I think that this links to the rights of victims. Victims need to be recognised as victims. Indeed, a lawyer once told me that many sexual assault cases are settled not because the victim gives up the case, but because once the perpetrator admits to the crime--once the crime is recognised--the victim often gets what she needed. She needed her story to be acknowledged and identified as a wrong. So the Furies give up their "ancient right" to vengeance because Athena promises them honour and respect. Aeschylus seems to think that the basic impetus of vengeance is towards recognition and respect for harms that were committed, especially irrevocable ones. 

But is this true? I still think that Clytemnestra was not avenged. Sure, her right is recognised, but who has avenged her? So the primitive need for vengeance cannot be fully satisfied within a justice system. A justice system does not seek to avenge crime, but to deal with it justly. One cannot be cruel to perpetrators, even if they showed inhuman cruelty towards their victims.

These plays showed me another issue that I have when conceptualizing the (criminal) justice system: I mainly think of it in terms of proving whether a crime has occurred, and not in terms of determining appropriate punishment for a crime. By having Orestes unreservedly confess to all his actions, Aeschylus highlights that the main puzzle of a trial is that it takes the process of determining punishment and justified action and moves it from the victim’s hands into that of the lawmakers, judge, lawyers, and so on. I think that, since I don’t think of the justice system as determining appropriate punishment itself, but rather as focussing on determining guilt and as acting as a vessel to soothe victims, I don’t know what to do with the idea that the justice system might just not satisfy victims. It seems very unfair to me, but the benefit of Aeschylus’ audacious plays is in admitting that the justice system simply is not designed to console victims. It often does not do so, since victims do not determine punishment.

I think another problem that I have is that I think of "settled" punishments supposedly set by God in Shariah, and it's hard for me to think that God's laws are compromising between different human motivations. At the same time, I think I have an idealized and likely incorrect understanding of Islamic legal theory. I am not sure how to think about God's justice system and what it makes of vengeance. Or indeed, of the afterlife, God's punishment, and whether His justice is vengeful or not. 

Overall, reading this set of plays highlighted what I find dismaying about the contemporary justice system. For it seems to treat awful, irrevocable crimes quite lightly at times. (Just peruse any Canadian newspaper and see how quickly terrible murderers and abusers are let off!) I think I often want things to be avenged, not just recognised and let go on some 10-year sentence. Maybe some crimes are so terrible that they are worthy of vengeance? 

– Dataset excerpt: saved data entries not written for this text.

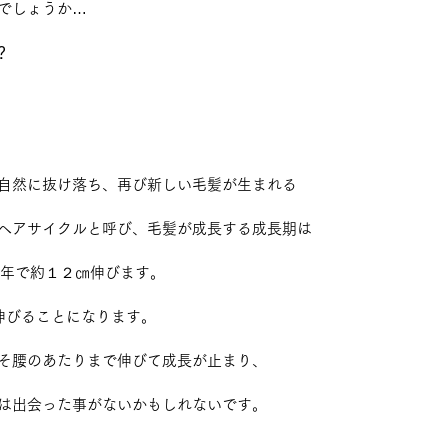
でしょうか…
？
自然に抜け落ち、再び新しい毛髪が生まれる
ヘアサイクルと呼び、毛髪が成長する成長期は
１年で約１２㎝伸びます。
伸びることになります。
そ腰のあたりまで伸びて成長が止まり、
は出会った事がないかもしれないです。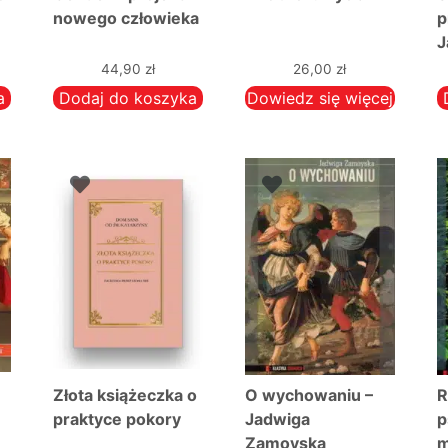
nowego człowieka
p
J
44,90
zł
26,00
zł
a
Dodaj do koszyka
Dowiedz się więcej
Złota książeczka o
O wychowaniu –
R
praktyce pokory
Jadwiga
p
Zamoyska
m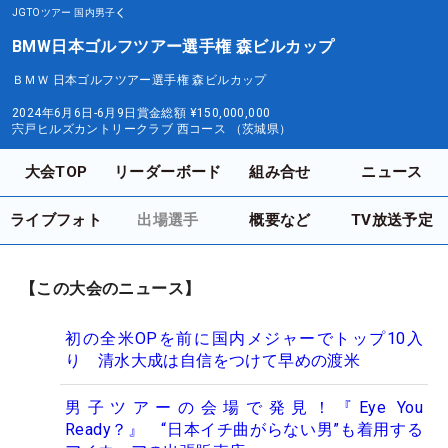
JGTOツアー
国内男子
BMW日本ゴルフツアー選手権 森ビルカップ
ＢＭＷ 日本ゴルフツアー選手権 森ビルカップ
2024年6月6日-6月9日
賞金総額
¥150,000,000
宍戸ヒルズカントリークラブ 西コース （茨城県）
大会TOP
リーダーボード
組み合せ
ニュース
ライブフォト
出場選手
概要など
TV放送予定
【この大会のニュース】
初の全米OPを前に国内メジャーでトップ10入
り 清水大成は自信をつけて早めの渡米
男子ツアーの会場で発見！『Eye You
Ready？』 “日本イチ曲がらない男”も着用する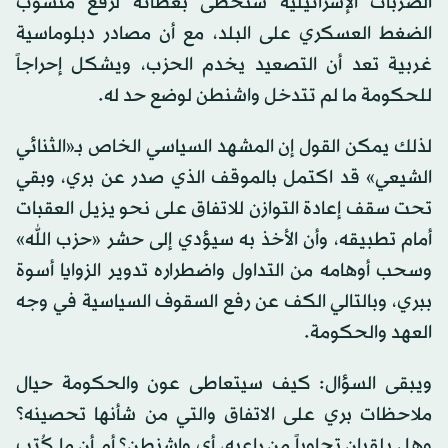
الضربات الإسرائيلية ستحظى بغطائه لرفع منسوب
الضغط العسكري على البلد، مع أن مصادر دبلوماسية
غربية تعد أن التصعيد يخدم الحزب، ويشكل إحراجاً
للحكومة ما لم تتدخل واشنطن لوضع حد له.
لذلك يمكن القول إن المشهد السياسي الخاص بـ«الثنائي
الشيعي» قد اكتمل بالموقف الذي صدر عن بري، وبقي
تحت سقف إعادة التوازن للاتفاق على نحو يزيل العقبات
أمام تطبيقه، وأن الأخذ به سيؤدي إلى حشر «حزب الله»
وسحب أوهامه من التداول واضطراره تدوير الزوايا أسوة
ببري، وبالتالي الكف عن رفع السقوف السياسية في وجه
العهد والحكومة.
ويبقى السؤال: كيف سيتعاطى عون والحكومة حيال
ملاحظات بري على الاتفاق والتي من شأنها تحصينه؟
وهل يلقيان تجاوباً من راعيه، أي واشنطن؟ أم أن ما كُتب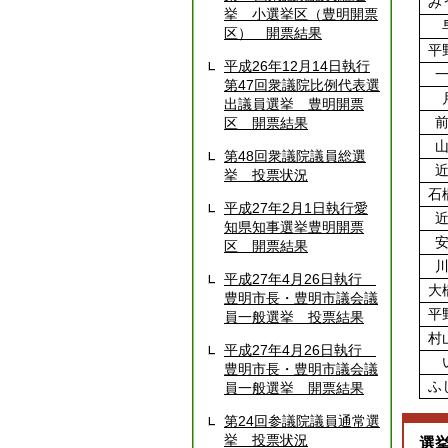
み
挙 小選挙区（豊明開票
区） 開票結果
平
平成26年12月14日執行
第47回衆議院比例代表選
出議員選挙 豊明開票
区 開票結果
第48回衆議院議員総選
挙 投票状況
石
平成27年2月1日執行愛
知県知事選挙豊明開票
区 開票結果
平成27年4月26日執行
大
豊明市長・豊明市議会議
平
員一般選挙 投票結果
村
平成27年4月26日執行
豊明市長・豊明市議会議
ふ
員一般選挙 開票結果
第24回参議院議員通常選
挙 投票状況
選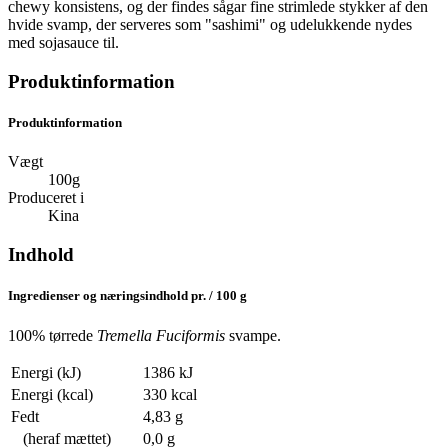
chewy konsistens, og der findes sågar fine strimlede stykker af den
hvide svamp, der serveres som "sashimi" og udelukkende nydes
med sojasauce til.
Produktinformation
Produktinformation
Vægt
100g
Produceret i
Kina
Indhold
Ingredienser og næringsindhold pr. / 100 g
100% tørrede
Tremella Fuciformis
svampe.
Energi (kJ)
1386 kJ
Energi (kcal)
330 kcal
Fedt
4,83 g
(heraf mættet)
0,0 g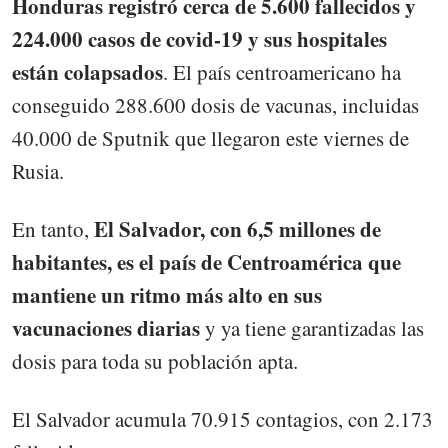
Honduras registró cerca de 5.600 fallecidos y
224.000 casos de covid-19 y sus hospitales
están colapsados
. El país centroamericano ha
conseguido 288.600 dosis de vacunas, incluidas
40.000 de Sputnik que llegaron este viernes de
Rusia.
El Salvador, con 6,5 millones de
En tanto,
habitantes, es el país de Centroamérica que
mantiene un ritmo más alto en sus
vacunaciones diarias
y ya tiene garantizadas las
dosis para toda su población apta.
El Salvador acumula 70.915 contagios, con 2.173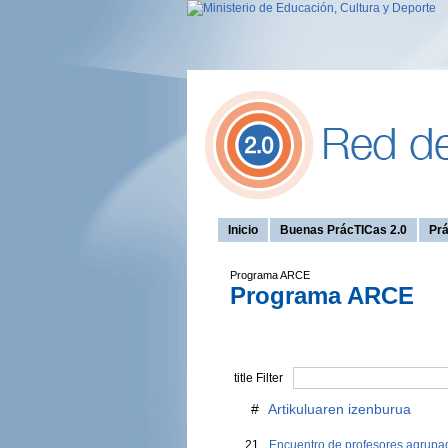
Inicio
Buenas PrácTICas 2.0
Prá
Programa ARCE
Programa ARCE
title Filter
#
Artikuluaren izenburua
21
Encuentro de profesores agrup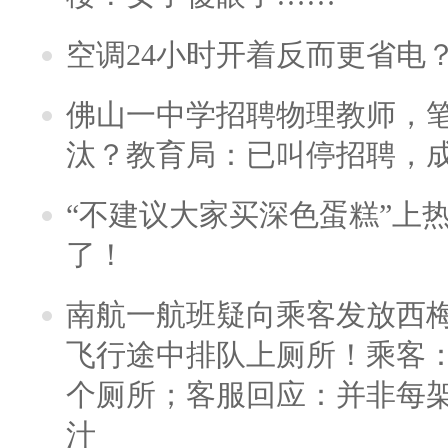
空调24小时开着反而更省电
佛山一中学招聘物理教师，笔
汰？教育局：已叫停招聘，
“不建议大家买深色蛋糕”上
了！
南航一航班疑向乘客发放西
飞行途中排队上厕所！乘客：
个厕所；客服回应：并非每
汁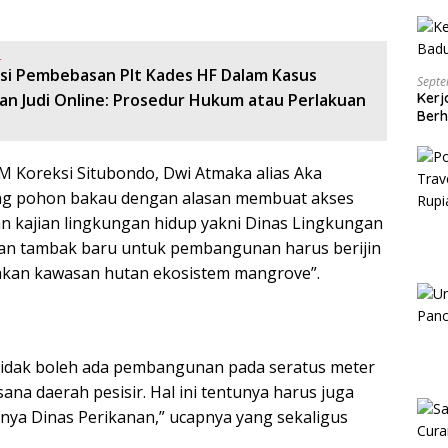
:
si Pembebasan Plt Kades HF Dalam Kasus
Septe
Kerj
an Judi Online: Prosedur Hukum atau Perlakuan
Berh
M Koreksi Situbondo, Dwi Atmaka alias Aka
g pohon bakau dengan alasan membuat akses
an kajian lingkungan hidup yakni Dinas Lingkungan
an tambak baru untuk pembangunan harus berijin
akan kawasan hutan ekosistem mangrove”.
 tidak boleh ada pembangunan pada seratus meter
isana daerah pesisir. Hal ini tentunya harus juga
alnya Dinas Perikanan,” ucapnya yang sekaligus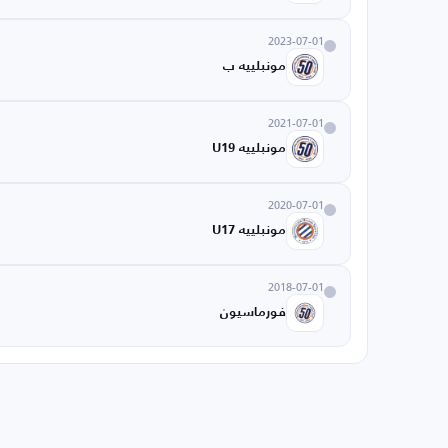
2023-07-01
مونبلييه ب
2021-07-01
مونبلييه U19
2020-07-01
مونبلييه U17
2018-07-01
فورماسيون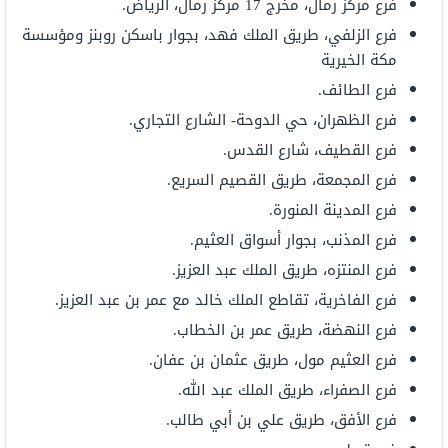
فرع مركز رمال، مخرج 17 مركز رمال، الرياض.
فرع الزلفي، طريق الملك فهد، بجوار باسكن روبنز ومؤسسة
مكة الخيرية
فرع الطائف.
فرع الظهران، حي الدوحة- الشارع التجاري.
فرع القطيف، شارع القدس.
فرع المجمعة، طريق القصيم السريع.
فرع المدينة المنورة.
فرع المذنب، بجوار أسواق العثيم.
فرع المنتزه، طريق الملك عبد العزيز.
فرع الفاخرية، تقاطع الملك خالد مع عمر بن عبد العزيز.
فرع النهضة، طريق عمر بن الخطاب.
فرع العثيم مول، طريق عثمان بن عفان.
فرع الصفراء، طريق الملك عبد الله.
فرع الأفق، طريق علي بن أبي طالب.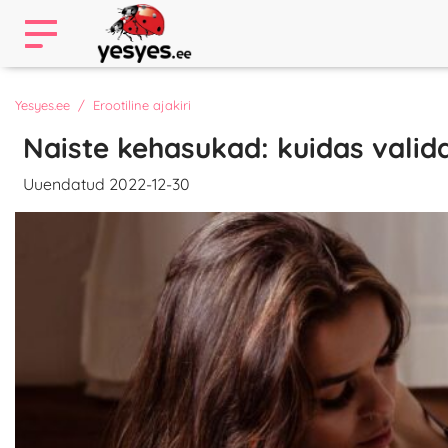
Yesyes.ee
Erootiline ajakiri
Naiste kehasukad: kuidas valid
Uuendatud 2022-12-30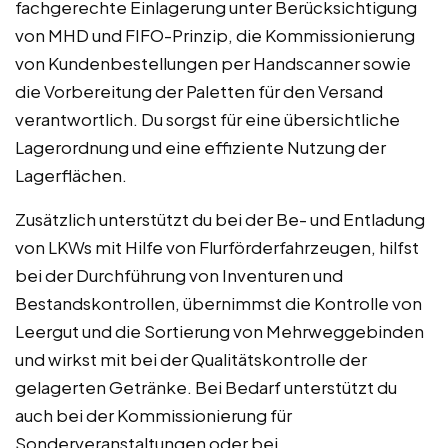
fachgerechte Einlagerung unter Berücksichtigung
von MHD und FIFO-Prinzip, die Kommissionierung
von Kundenbestellungen per Handscanner sowie
die Vorbereitung der Paletten für den Versand
verantwortlich. Du sorgst für eine übersichtliche
Lagerordnung und eine effiziente Nutzung der
Lagerflächen.
Zusätzlich unterstützt du bei der Be- und Entladung
von LKWs mit Hilfe von Flurförderfahrzeugen, hilfst
bei der Durchführung von Inventuren und
Bestandskontrollen, übernimmst die Kontrolle von
Leergut und die Sortierung von Mehrweggebinden
und wirkst mit bei der Qualitätskontrolle der
gelagerten Getränke. Bei Bedarf unterstützt du
auch bei der Kommissionierung für
Sonderveranstaltungen oder bei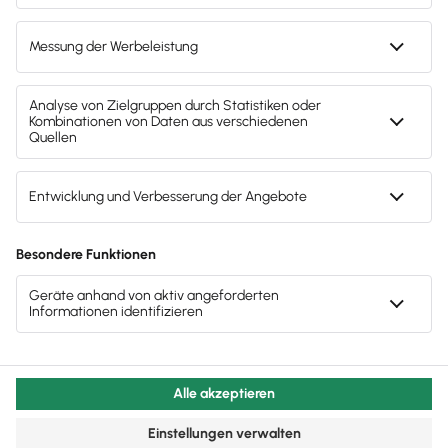
der Personalkosten
HGB-konformes
Dokumentenarchiv
Datenexport (DLS & euBP)
S
M
L
XL
3,95
€
6,45
€
10,95
€
16,45
€
7,90
€
12,90
€
21,90
€
32,90
€
Starten
Starten
Starten
Starten
ohne Lohn
ohne Lohn
ohne Lohn
ohne Lohn
Impressum
AGB
Datenschutz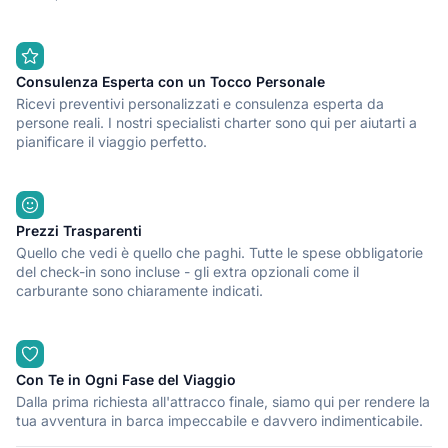
Consulenza Esperta con un Tocco Personale
Ricevi preventivi personalizzati e consulenza esperta da
persone reali. I nostri specialisti charter sono qui per aiutarti a
pianificare il viaggio perfetto.
Prezzi Trasparenti
Quello che vedi è quello che paghi. Tutte le spese obbligatorie
del check-in sono incluse - gli extra opzionali come il
carburante sono chiaramente indicati.
Con Te in Ogni Fase del Viaggio
Dalla prima richiesta all'attracco finale, siamo qui per rendere la
tua avventura in barca impeccabile e davvero indimenticabile.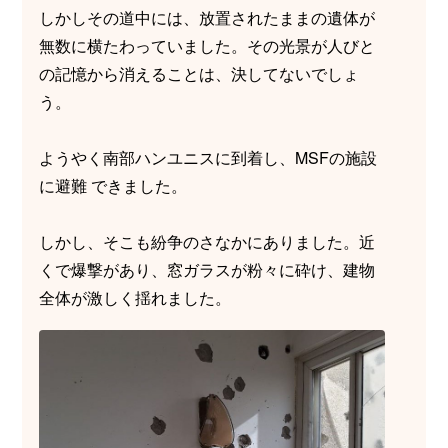
しかしその道中には、放置されたままの遺体が
無数に横たわっていました。その光景が人びと
の記憶から消えることは、決してないでしょ
う。
ようやく南部ハンユニスに到着し、MSFの施設
に避難 できました。
しかし、そこも紛争のさなかにありました。近
くで爆撃があり、窓ガラスが粉々に砕け、建物
全体が激しく揺れました。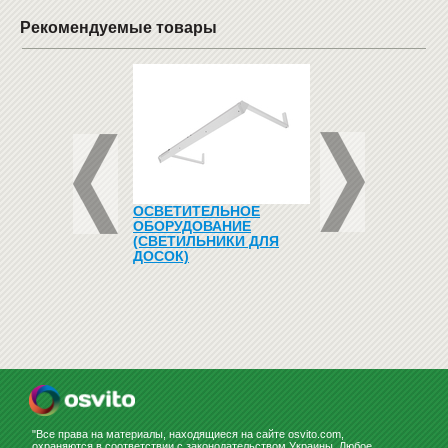
Рекомендуемые товары
НА
ОСВЕТИТЕЛЬНОЕ
НАБОР ДЛЯ МАРК
ОБОРУДОВАНИЕ
ДОСКИ,ФЛИПЧАРТ
(СВЕТИЛЬНИКИ ДЛЯ
ДОСОК)
942
Купить
н
грн
"Все права на материалы, находящиеся на сайте osvito.com,
охраняются в соответствии с законодательством Украины. Любое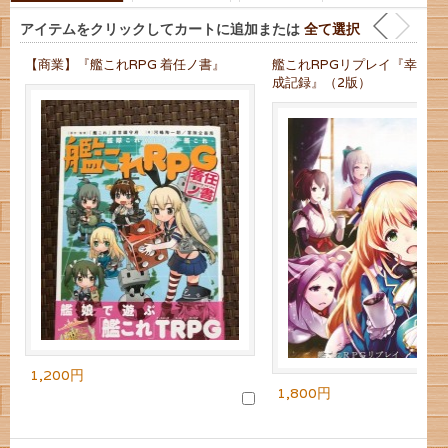
アイテムをクリックしてカートに追加または
全て選択
【商業】『艦これRPG 着任ノ書』
艦これRPGリプレイ『幸せ泊
成記録』（2版）
1,200円
1,800円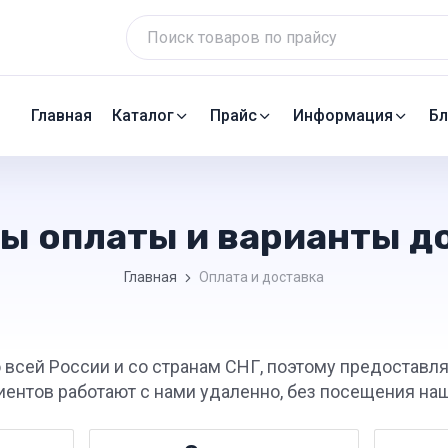
Главная
Каталог
Прайс
Информация
Бл
ы оплаты и варианты д
Главная
Оплата и доставка
 всей России и со странам СНГ, поэтому предоставл
иентов работают с нами удаленно, без посещения наш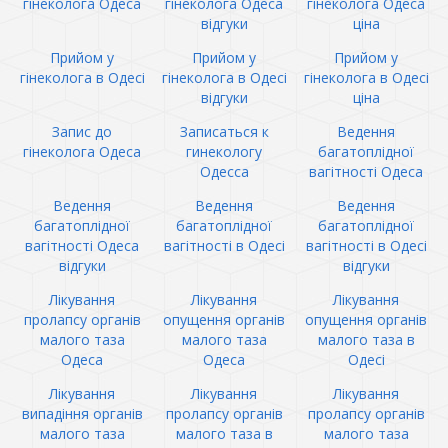
гінеколога Одеса
гінеколога Одеса
гінеколога Одеса
відгуки
ціна
Прийом у
Прийом у
Прийом у
гінеколога в Одесі
гінеколога в Одесі
гінеколога в Одесі
відгуки
ціна
Запис до
Записаться к
Ведення
гінеколога Одеса
гинекологу
багатоплідної
Одесса
вагітності Одеса
Ведення
Ведення
Ведення
багатоплідної
багатоплідної
багатоплідної
вагітності Одеса
вагітності в Одесі
вагітності в Одесі
відгуки
відгуки
Лікування
Лікування
Лікування
пролапсу органів
опущення органів
опущення органів
малого таза
малого таза
малого таза в
Одеса
Одеса
Одесі
Лікування
Лікування
Лікування
випадіння органів
пролапсу органів
пролапсу органів
малого таза
малого таза в
малого таза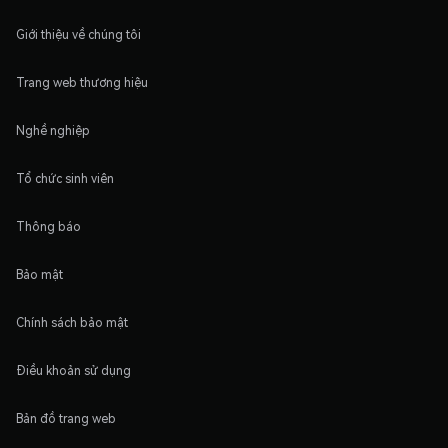
Giới thiệu về chúng tôi
Trang web thương hiệu
Nghề nghiệp
Tổ chức sinh viên
Thông báo
Bảo mật
Chính sách bảo mật
Điều khoản sử dụng
Bản đồ trang web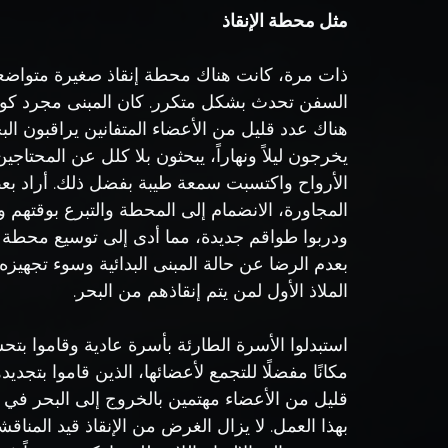
مثل محطة الإنقاذ
ذات مرة، كانت هناك محطة إنقاذ صغيرة متوا
السفن تحدث بشكل متكرر. كان المبنى مجرد كوخ
هناك عدد قليل من الأعضاء المتفانين يراقبون الب
يخرجون ليلاً ونهاراً، يبحثون بلا كلل عن المحتاج
الأرواح واكتسبت سمعة طيبة بفضل ذلك. أراد بعض
المجاورة، الانضمام إلى المحطة والتبرع بوقتهم 
ودربوا طواقم جديدة، مما أدى إلى توسيع محطة ا
بعدم الرضا عن حالة المبنى البدائية وسوء تجهيزه.
الملاذ الأول لمن يتم إنقاذهم من البحر.
استبدلوا الأسرة الطارئة بأسرة عادية وقاموا بتح
مكانًا مفضلًا للتجمع لأعضائها، الذين قاموا بتجد
قليل من الأعضاء مهتمين بالخروج إلى البحر في مه
بهذا العمل. لا يزال الغرض من الإنقاذ قيد المنا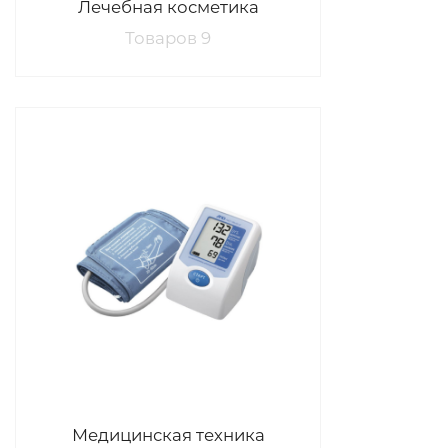
Лечебная косметика
Товаров 9
Медицинская техника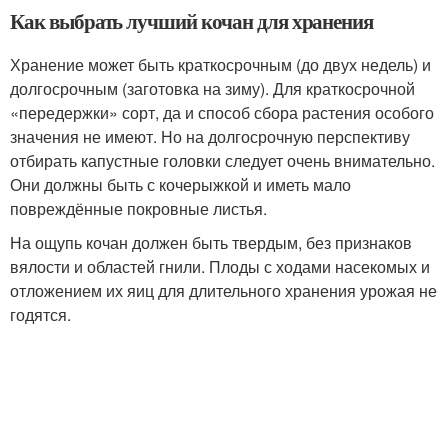
Как выбрать лучший кочан для хранения
Хранение может быть краткосрочным (до двух недель) и
долгосрочным (заготовка на зиму). Для краткосрочной
«передержки» сорт, да и способ сбора растения особого
значения не имеют. Но на долгосрочную перспективу
отбирать капустные головки следует очень внимательно.
Они должны быть с кочерыжкой и иметь мало
повреждённые покровные листья.
На ощупь кочан должен быть твердым, без признаков
вялости и областей гнили. Плоды с ходами насекомых и
отложением их яиц для длительного хранения урожая не
годятся.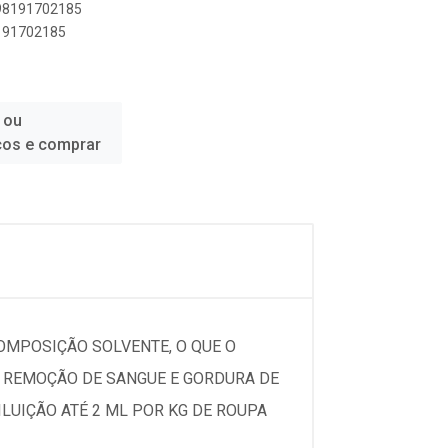
898191702185
8191702185
 ou
ços e comprar
OMPOSIÇÃO SOLVENTE, O QUE O
A REMOÇÃO DE SANGUE E GORDURA DE
ILUIÇÃO ATÉ 2 ML POR KG DE ROUPA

But I do think that vengeance and fury cannot be appeased by the justice system, and maybe it's somewhat inhuman to seek to satiate the insatiable. This might mean that Clytemnestra is ignored, her curse is disregarded, and perhaps many other people in their graves will never be avenged nor satisfied. Of course, the benefits of the justice system is that it allows for mercy and for anger to be curtailed through harms being honoured, respected, and recognised. Through this process, Aeschylus seems to say, fear of retribution becomes a means for cities to prosper. The Furies become The Gracious Ones.